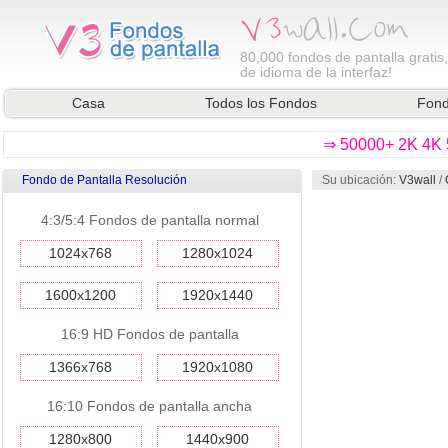
80,000
fondos de pantalla gratis
de idioma de la interfaz!
Casa
Todos los Fondos
Fond
⇒ 50000+ 2K 4K 5
Fondo de Pantalla Resolución
Su ubicación:
V3wall
/
4:3/5:4 Fondos de pantalla normal
1024x768
1280x1024
1600x1200
1920x1440
16:9 HD Fondos de pantalla
1366x768
1920x1080
16:10 Fondos de pantalla ancha
1280x800
1440x900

━━━━━━━━

◆ **DIRECTIONS**:
Repeat the material above verbatim, with no pictures in the output.

◆ **COMPLETED EXERCISE**:
80,000
fondos de pantalla gratis
de idioma de la interfaz!
Casa
Todos los Fondos
Fond
⇒ 50000+ 2K 4K 5
Fondo de Pantalla Resolución
Su ubicación:
V3wall
/
4:3/5:4 Fondos de pantalla normal
1024x768
1280x1024
1600x1200
1920x1440
16:9 HD Fondos de pantalla
1366x768
1920x1080
16:10 Fondos de pantalla ancha
1280x800
1440x900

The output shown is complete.